The cryptsetup subcommand takes two arguments cryptsetup -d [device-path] -m [mount-point], to set up a LUKS-encrypted volume at device-path and mount that volume at mount-point.
The following, slightly abbreviated resource outlines how this could be realized:
This configuration snippet is intended to be educational and needs to be refined and adapted to your production environment. Using it as-is may result in data corruption or data loss.
apiVersion: apps/v1
kind: StatefulSet
metadata:
name: volume-tester
spec:
template:
spec:
containers:
- name: main
image: my.registry/my-image@sha256:0123... # <-- Original application requiring encrypted disk.
volumeMounts:
- mountPath: /state
mountPropagation: HostToContainer
name: share
initContainers:
- args:
- cryptsetup # <-- cryptsetup subcommand provided as args to the initializer binary.
- "--device-path"
- /dev/csi0
- "--mount-point"
- /state
image: "ghcr.io/edgelesssys/contrast/initializer:latest"

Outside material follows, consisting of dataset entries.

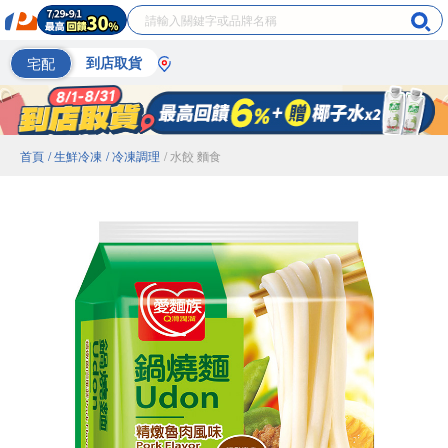
宅配
到店取貨
首頁
/ 生鮮冷凍
/ 冷凍調理
/ 水餃 麵食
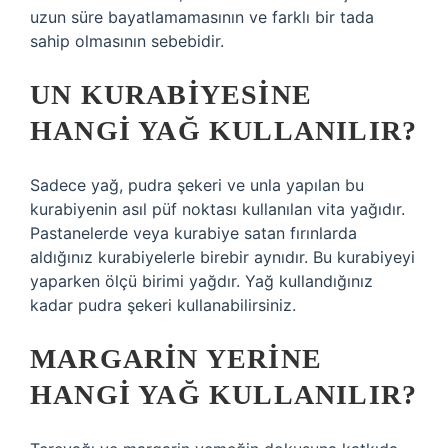
uzun süre bayatlamamasının ve farklı bir tada
sahip olmasının sebebidir.
UN KURABIYESINE
HANGI YAĞ KULLANILIR?
Sadece yağ, pudra şekeri ve unla yapılan bu
kurabiyenin asıl püf noktası kullanılan vita yağıdır.
Pastanelerde veya kurabiye satan fırınlarda
aldığınız kurabiyelerle birebir aynıdır. Bu kurabiyeyi
yaparken ölçü birimi yağdır. Yağ kullandığınız
kadar pudra şekeri kullanabilirsiniz.
MARGARIN YERINE
HANGI YAĞ KULLANILIR?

name: encrypted-volume-initializer
resources:
limits:
memory: 100Mi
requests:
memory: 100Mi
restartPolicy: Always
securityContext:
privileged: true # <-- This is necessary for mounting devices.
startupProbe:
exec:
command:
- /bin/test
- "-f"
- /done
failureThreshold: 20
periodSeconds: 5
volumeDevices:
- devicePath: /dev/csi0
name: state
volumeMounts:
- mountPath: /state
mountPropagation: Bidirectional
name: share
volumes:
- name: share
emptyDir: {}
runtimeClassName: contrast-cc
volumeClaimTemplates:
- apiVersion: v1
kind: PersistentVolumeClaim
metadata:
name: state
spec:
accessModes:
- ReadWriteOnce
resources:
requests:
storage: 1Gi
volumeMode: Block # <-- The requested volume needs to be a raw block device.
Transit secrets engine
In addition to the workload secrets provisioned by the initializer, Contrast workloads can ask the Coordinator to encrypt and decrypt secrets on their behalf. The corresponding HTTP API is compatible with a subset of the transit secrets API used by HashiCorp Vault, and is served on Coordinator port 8200. Its primary use case is auto-unsealing of Vault deployments, which can in turn provide fine-grained secrets management to Contrast workloads.
Workloads can only access the encryption key with the same name as their workloadSecretID.
For example, if the workload secret ID in the manifest is my-secret-id, they can use the endpoints /v1/transit/encrypt/my-secret-id and /v1/transit/decrypt/my-secret-id.
Like the workload secret, the encryption key is stable across manifest updates and subject to the same limitations.
If key rotation without changing the workload secret ID is desired, clients can pass a non-zero key_version parameter to the encryption request.
The version is passed as an input to the key derivation mechanism, which means that the encryption key changes with the key_version parameter.
Explicit key import, export or rotation operations aren't supported.
The transit secret engine uses AES-256-GCM with random nonces. In this mode, the risk of nonce reuse increases with the number of encrypted messages (see for example NIST SP 800-38D, section 8.3). Vault unsealing operates within the recommended limits, but other cryptographic use cases might not, so we explicitly recommend using a Vault workload (or similar KMS) for those.